__Exercise__. Restate the records word for word. Include no pictures.

__Data provided__.
= = = =

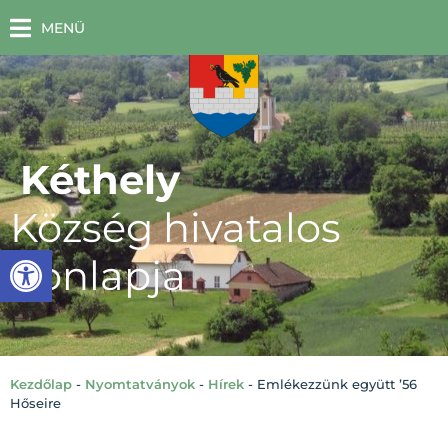
MENÜ
Kéthely
Község hivatalos
Eszköztár megnyitása
honlapja
Kezdőlap
-
Nyomtatványok
-
Hírek
-
Emlékezzünk együtt ’56
Hőseire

= = = =

__Result below__.
MENÜ
Kéthely
Község hivatalos
Eszköztár megnyitása
honlapja
Kezdőlap
-
Nyomtatványok
-
Hírek
-
Emlékezzünk együtt ’56
Hőseire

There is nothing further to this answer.